Expectations were high, and The Roots delivered…and then some.
Philly’s finest have long had the distinction of being one of music (not just hip-hop)’s premiere live bands, and they more than lived up to that reputation. Supporting their solid latest album, Undun, Black Thought and company set their phasers to stun and proceeded to rock the shit out of a sold-out crowd for two hours plus.
It may seem like a conundrum of sorts, but The Roots played one of the most precise shows I’ve ever seen (you can tell Questlove is a taskmaster of James Brown proportions.) The band jumped from song to song without a lot of breaks or banter. However, the show never appeared calculated or perfunctory. Tons of fun appeared to be had (somewhat in contrast to the more dour tone of The Roots’ last several albums.) Black Thought is a dope emcee no matter how you define the word. His lyricism, strong as it is on the band’s albums, took on another dimension in a live session, as the tempo was sped up on many songs, requiring him to rap significantly faster. On songs like “Thought @ Work” it seemed like he was damn near rhyming at the speed of sound. He also served as a more traditional Master of Ceremonies-directing traffic and providing seamless transitions between songs.

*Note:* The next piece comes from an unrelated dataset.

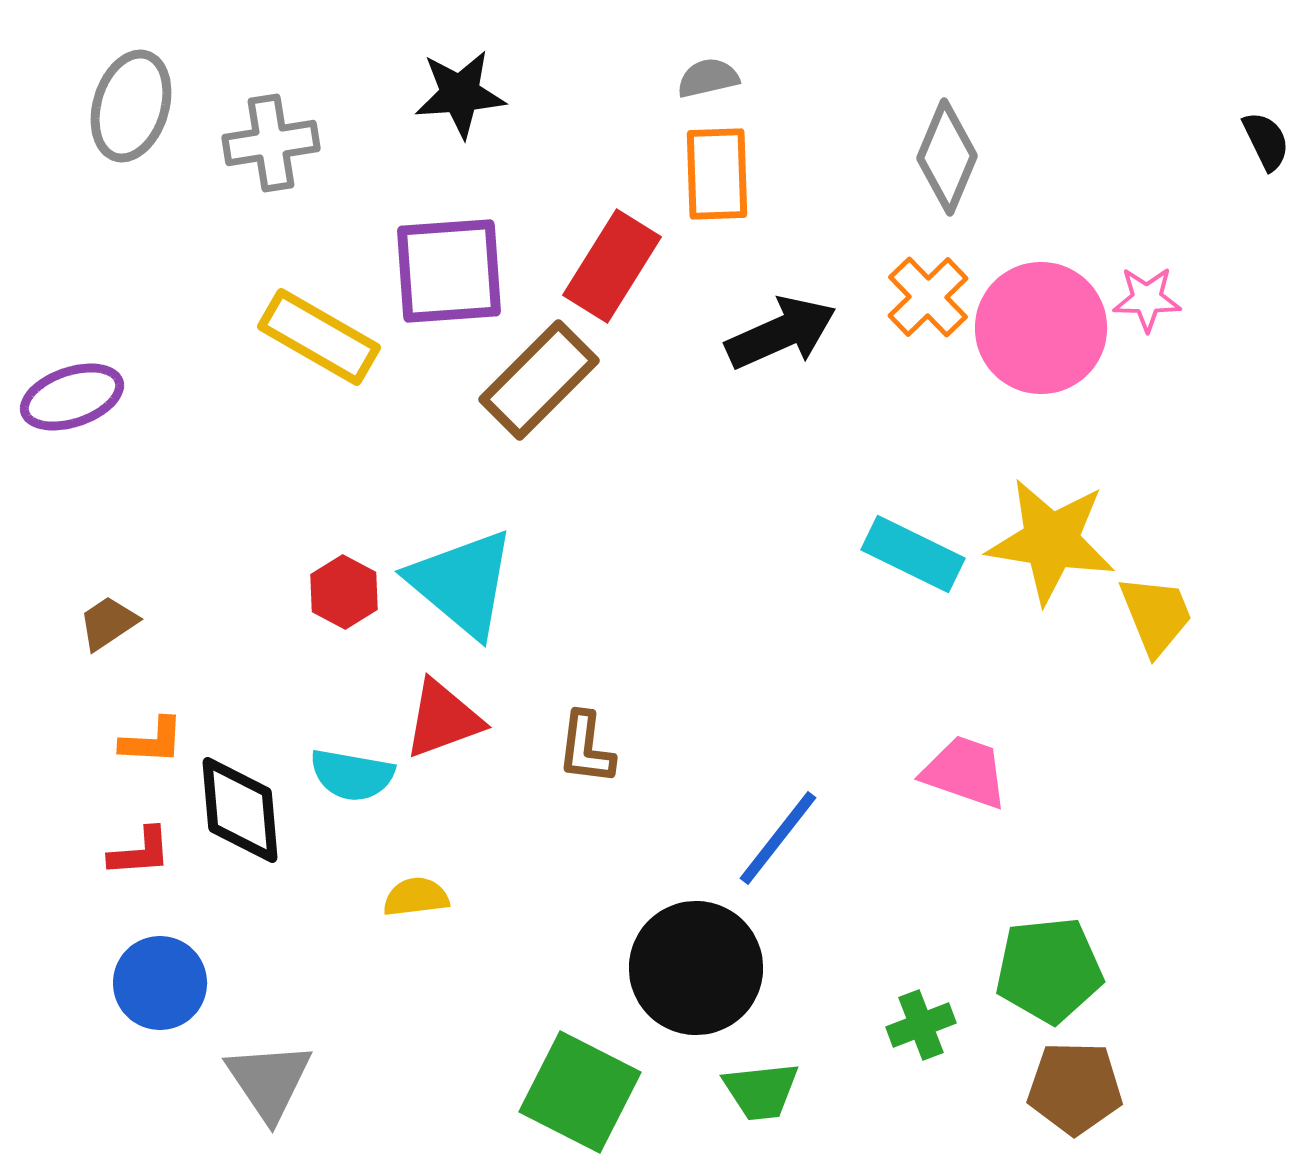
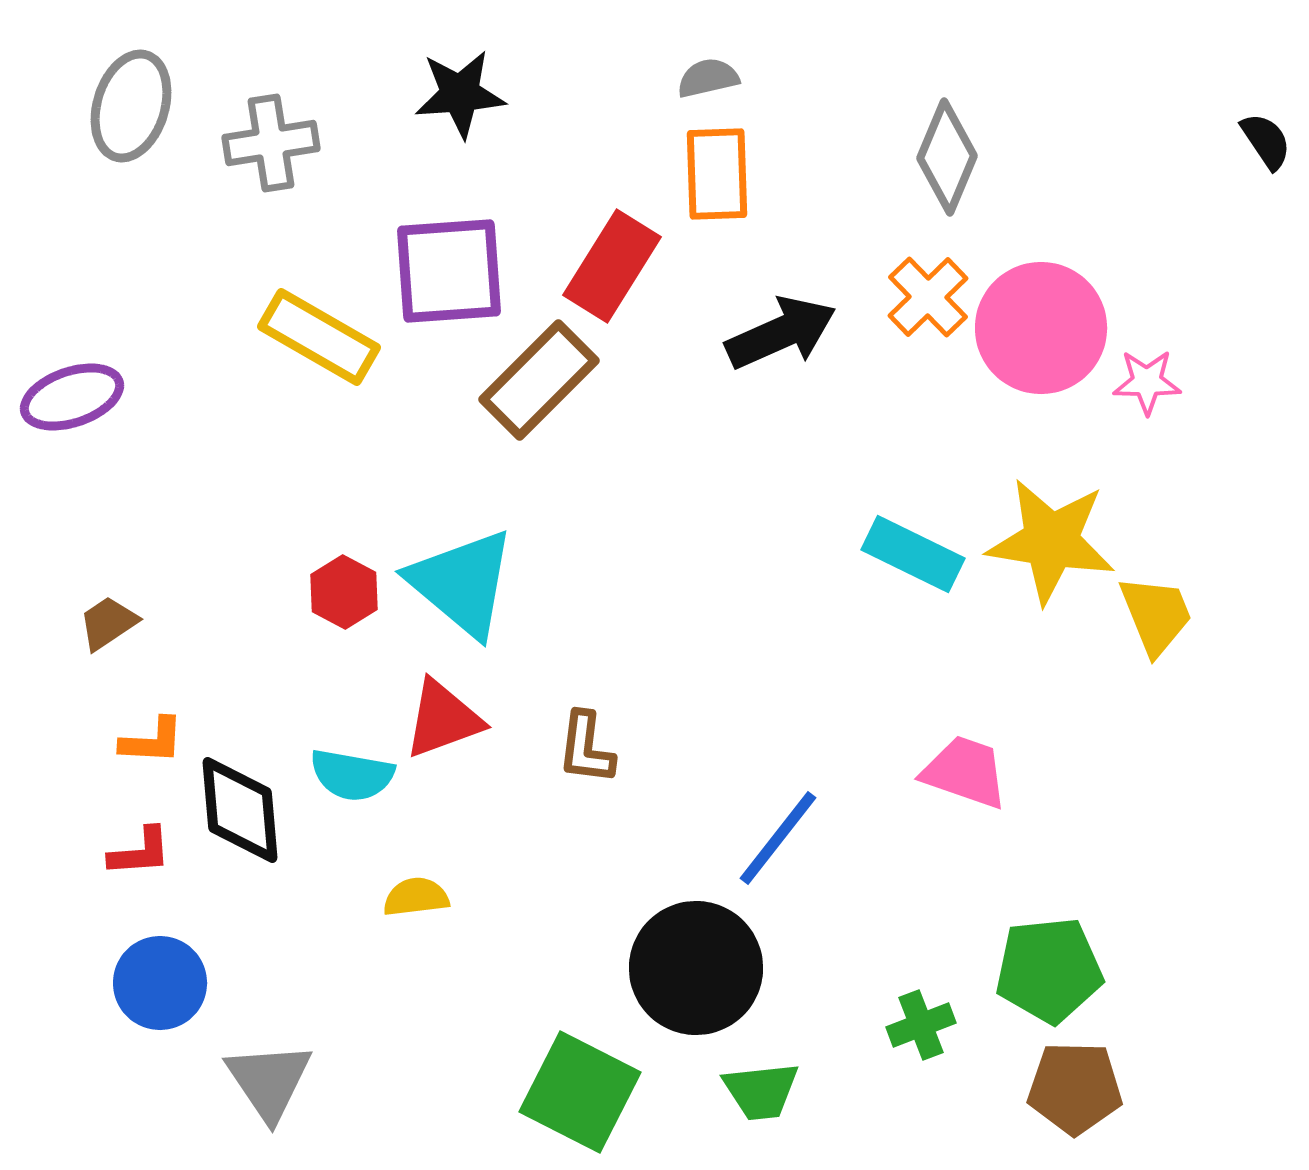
black semicircle: rotated 8 degrees counterclockwise
pink star: moved 83 px down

Individually, every single component of the show was fantastic. Each member is so insanely musically talented, but the stars of the show from that perspective were unquestionably Captain Kirk Douglas on guitar and Damon “Tuba Gooding Jr.” Bryson on…well, guess. Douglas did a healthy amount of singing in addition to some mighty fine axe work that culminated in a version of Guns ‘n Roses’ “Sweet Child O’ Mine” that garnered some of the night’s biggest applause. Bryson, handling an instrument that’s visually and sonically imposing, performed with unbelievable joy and abandon, dancing across the stage…WITH. A. TUBA. Also worth mentioning, the presence of guests Dice Raw and Bilal (who, just by showing up, made me want a follow-up to Airtight’s Revenge ASAP.)
The set was almost equally balanced between each of their albums-with selections going all the way back to “Proceed.” The tracks from Undun blended seamlessly with their earlier work, and the covers ranged from the aforementioned G’N R song to an equally impressive cover of Gil-Scott Heron’s “The Bottle,” featuring a singing Black Thought-who should maybe join his homeboy Phonte in the singing/rapping double duty game. Shit, I’d buy an R&B album from ‘Riq.
Bottom line-there are not enough superlatives that can describe how good this show was. Not only did the show make me forget the 45 minutes I spent standing in the crowd, looking at my phone and getting salty because the band wasn’t on yet, but the show made me come away with a new appreciation for a band that was already on my favorites list. I’ve seen hundreds of shows in my time-and this was easily Top 10.
I spent my Christmas home in NYC, and while we were eating dinner, my uncle asked me if I thought there would ever be a time when I didn’t have such a strong personal investment in music. I’ve been buying records and following the Billboard charts since I was in first grade, and despite the addition of a healthy dose of cynicism, it burns as strong now as it did back in 1982. Thanks to shows like the one The Roots put on Monday night, that fire is unlikely to dim or be snuffed out anytime soon.